Applicants Admitted by Paris 1 with Cornell Concurrence:
Up to three students from France are admitted into the program each year through an application process administered by the Paris 1 Panthéon-Sorbonne University. Students applying in France must have the Baccalaureate degree and at least two years of advanced study at a French institution of higher learning. Students are required to complete 62 credit hours in residence and return to the Paris 1 Panthéon-Sorbonne University for their final year of study.
First- and Second-Year Curriculum at Cornell Law School
At Cornell, the students will be required to complete 62 credits of study. The first year of study will be identical to that of regular J.D. students at Cornell Law School. In the second year of study at Cornell, the students must complete their credit and J.D. course requirements, which include six credits of experiential learning, a professional responsibility course, and a course satisfying the Law School’s writing requirement.
The program includes restrictions to avoid course offerings counting toward the J.D. credit requirements that: (1) would be better taken as part of the curriculum of Paris 1 Panthéon-Sorbonne University or (2) are outside of the regular Law School curriculum (regular J.D. candidates are allowed to take one course in each upper-class semester in other divisions of the university in areas related to their legal studies).

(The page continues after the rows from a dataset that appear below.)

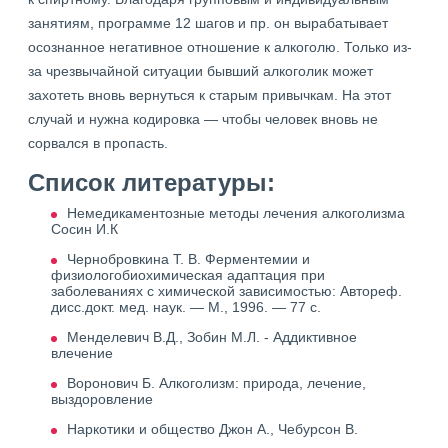
занятиям, программе 12 шагов и пр. он вырабатывает
осознанное негативное отношение к алкоголю. Только из-
за чрезвычайной ситуации бывший алкоголик может
захотеть вновь вернуться к старым привычкам. На этот
случай и нужна кодировка — чтобы человек вновь не
сорвался в пропасть.
Список литературы:
Немедикаментозные методы лечения алкоголизма
Сосин И.К
Чернобровкина Т. В. Ферментемии и
физиологобиохимическая адаптация при
заболеваниях с химической зависимостью: Автореф.
дисс.докт. мед. наук. — М., 1996. — 77 с.
Менделевич В.Д., Зобин М.Л. - Аддиктивное
влечение
Воронович Б. Алкоголизм: природа, лечение,
выздоровление
Наркотики и общество Джон А., Чебурсон В.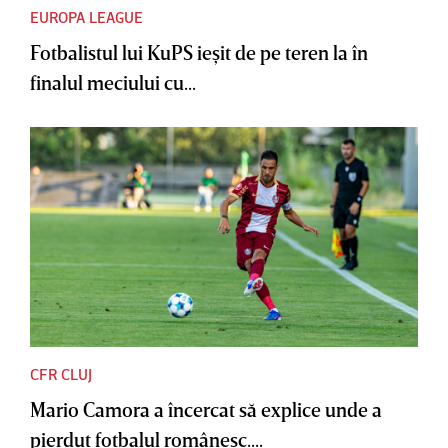
EUROPA LEAGUE
Fotbalistul lui KuPS ieşit de pe teren la în
finalul meciului cu...
CFR CLUJ
Mario Camora a încercat să explice unde a
pierdut fotbalul românesc....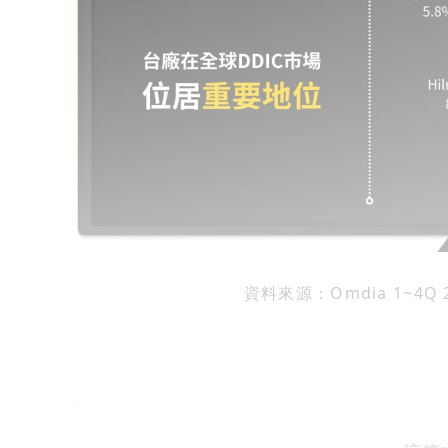
資料來源：Omdia 1~4Q 2023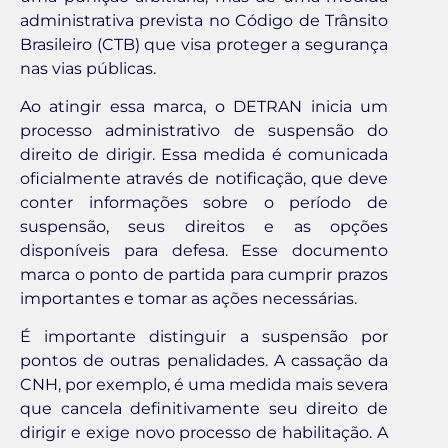
administrativa prevista no Código de Trânsito
Brasileiro (CTB) que visa proteger a segurança
nas vias públicas.
Ao atingir essa marca, o DETRAN inicia um
processo administrativo de suspensão do
direito de dirigir. Essa medida é comunicada
oficialmente através de notificação, que deve
conter informações sobre o período de
suspensão, seus direitos e as opções
disponíveis para defesa. Esse documento
marca o ponto de partida para cumprir prazos
importantes e tomar as ações necessárias.
É importante distinguir a suspensão por
pontos de outras penalidades. A cassação da
CNH, por exemplo, é uma medida mais severa
que cancela definitivamente seu direito de
dirigir e exige novo processo de habilitação. A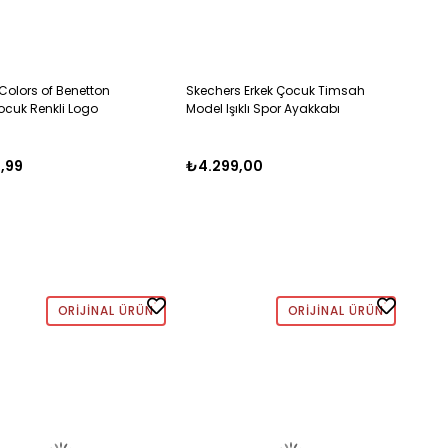
Colors of Benetton
Skechers Erkek Çocuk Timsah
ocuk Renkli Logo
Model Işıklı Spor Ayakkabı
 Atlet 6-14 Yaş
ZEYTİN YEŞİLİ
RT
9,99
₺4.299,00
ORIJINAL ÜRÜN
ORIJINAL ÜRÜN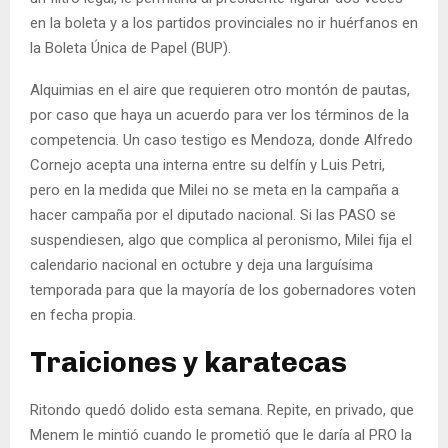
en la boleta y a los partidos provinciales no ir huérfanos en
la Boleta Única de Papel (BUP).
Alquimias en el aire que requieren otro montón de pautas,
por caso que haya un acuerdo para ver los términos de la
competencia. Un caso testigo es Mendoza, donde Alfredo
Cornejo acepta una interna entre su delfín y Luis Petri,
pero en la medida que Milei no se meta en la campaña a
hacer campaña por el diputado nacional. Si las PASO se
suspendiesen, algo que complica al peronismo, Milei fija el
calendario nacional en octubre y deja una larguísima
temporada para que la mayoría de los gobernadores voten
en fecha propia.
Traiciones y karatecas
Ritondo quedó dolido esta semana. Repite, en privado, que
Menem le mintió cuando le prometió que le daría al PRO la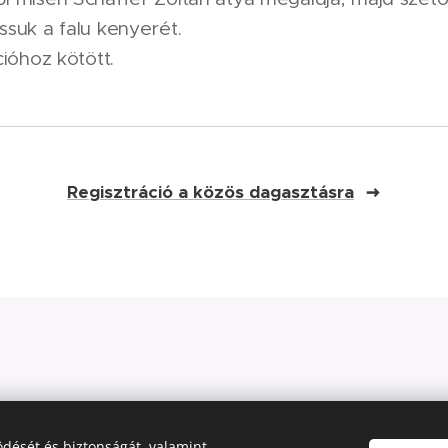
suk a falu kenyerét.
cióhoz kötött.
Regisztráció a közös dagasztásra
dését és biztonságát, valamint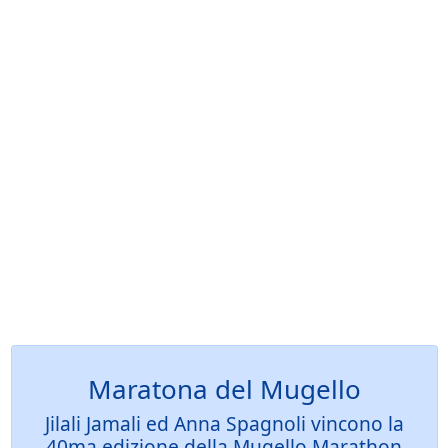
Maratona del Mugello
Jilali Jamali ed Anna Spagnoli vincono la
40ma edizione della Mugello Marathon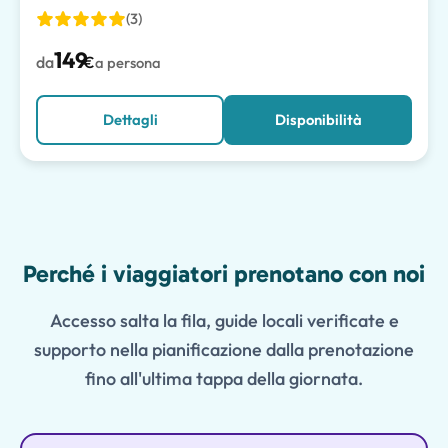
(3)
149
da
€
a persona
Dettagli
Disponibilità
Features
Perché i viaggiatori prenotano con noi
Accesso salta la fila, guide locali verificate e
supporto nella pianificazione dalla prenotazione
fino all'ultima tappa della giornata.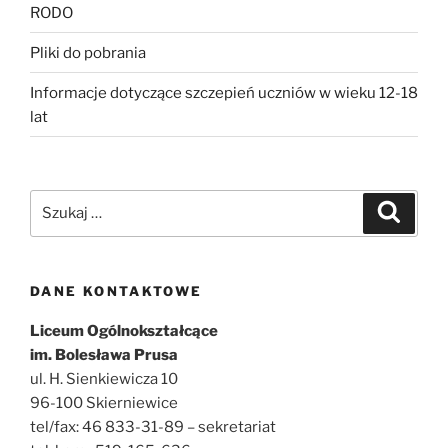
RODO
Pliki do pobrania
Informacje dotyczące szczepień uczniów w wieku 12-18
lat
Szukaj:
Szukaj
DANE KONTAKTOWE
Liceum Ogólnokształcące
im. Bolesława Prusa
ul. H. Sienkiewicza 10
96-100 Skierniewice
tel/fax: 46 833-31-89 – sekretariat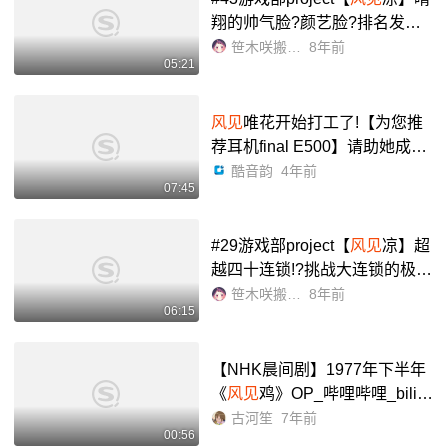
翔的帅气脸?颜艺脸?排名发表!
风见
凉精心严选三张私照悄悄
笹木咲搬运组
8年前
05:21
介绍~_哔哩哔哩_bilibili
风见
唯花开始打工了!【为您推
荐耳机final E500】请助她成为
店长吧!中文字幕_哔哩哔哩_bili
酷音韵
4年前
07:45
bili
#29游戏部project【
风见
凉】超
越四十连锁!?挑战大连锁的极
限!【噗哟噗哟俄罗斯方块】_哔
笹木咲搬运组
8年前
06:15
哩哔哩_bilibili
【NHK晨间剧】1977年下半年
《
风见
鸡》OP_哔哩哔哩_bilibil
i
古河笙
7年前
00:56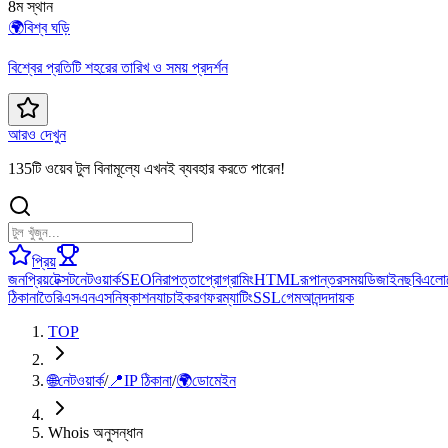
8ম স্থান
🌍
বিশ্ব ঘড়ি
বিশ্বের প্রতিটি শহরের তারিখ ও সময় প্রদর্শন
আরও দেখুন
135টি ওয়েব টুল বিনামূল্যে এখনই ব্যবহার করতে পারেন!
প্রিয়
জনপ্রিয়
টেক্সট
নেটওয়ার্ক
SEO
নিরাপত্তা
প্রোগ্রামিং
HTML
রূপান্তর
সময়
ডিজাইন
ছবি
এলো
ঠিকানা
তৈরি
এসএনএস
নিষ্কাশন
যাচাইকরণ
ফরম্যাটিং
SSL
গেম
আনন্দদায়ক
TOP
🌐
নেটওয়ার্ক
/
📍
IP ঠিকানা
/
🌍
ডোমেইন
Whois অনুসন্ধান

Third- and Fourth-Year Curriculum at Paris 1
At Paris 1, the students will study in U.F.R. 07, the Département des Etudes Internationales, Européennes et Comparatives.
Participants also have the optional opportunity to pursue a “Professional Master 2 in Arbitration and International Trade Law” concurrently with their fourth-year program. Students successfully completing this option will receive both a Master 1 and a Master 2 degree at the end of their fourth year.
Following the award to the students of the French Master en Droit, Cornell Law School will evaluate their performance and grant an additional 24 credits in advanced standing toward the Juris Doctor degree. Acceptance of any credit or grade for any course taken at Paris I is subject to determination by Cornell Law School.
Requirements for Student Performance and Grading Methods
In Paris, students will be required to take both oral and written exams. Depending upon the course, students may also be required to write papers or provide oral presentations.
Students will be graded according to the French numeric system. Students receive grades between 1 and 20 for individual courses that are averaged together at the end of each year for the final grade. 10 out of 20 is a passing grade or passable. French honors or mention are given as follows:
- Assez bien for a final grade of between 13-14.9 (good)
- Bien for a grade between 15-16.9 (very good)
- Trés bien for a grade of 17 or higher (excellent)
Cornell transcripts do not list French grades and reflect only credits for courses passed conducted at the Paris 1 Panthéon-Sorbonne University.
Tuition and Financial Aid
Applicants admitted by Cornell pay full Cornell tuition and fees during the first two years of study at Cornell. In the third and fourth years in Paris, they are required to pay 50% of the normal Cornell third-year tuition. Students may continue to receive financial aid during the two years in Paris. Their package will reflect 50% tuition and the expenses of living in Paris as opposed to Ithaca.
Individuals with Disabilities
Most cities in Europe, including Paris, are not as handicapped-accessible as U.S. cities. In the Sorbonne and Faculté de Droit buildings at the Paris 1 University, access for persons with disabilities to classrooms, offices, and other facilities is limited. Persons with questions about their circumstances should contact email@example.com.
Graduates of the J.D./Master en Droit program have received the necessary legal education for, and are eligible to take, bar examinations in the United States and in France. Typically, U.S. graduates take the New York bar examination first and, if they choose, the bar examination in France, under the special procedures available to lawyers licensed to practice outside France.
Learn more about these procedures, frequently referred to as “Article 100”.
The J.D./Master en droit dual degree program has operated continuously following its creation in 1994. In the event that Cornell University Law School and/or its partner, Paris 1 Panthéon-Sorbonne University, were to decide to cancel the program, all students who had been approved for, and committed to, participation nonetheless would be permitted to continue in the program.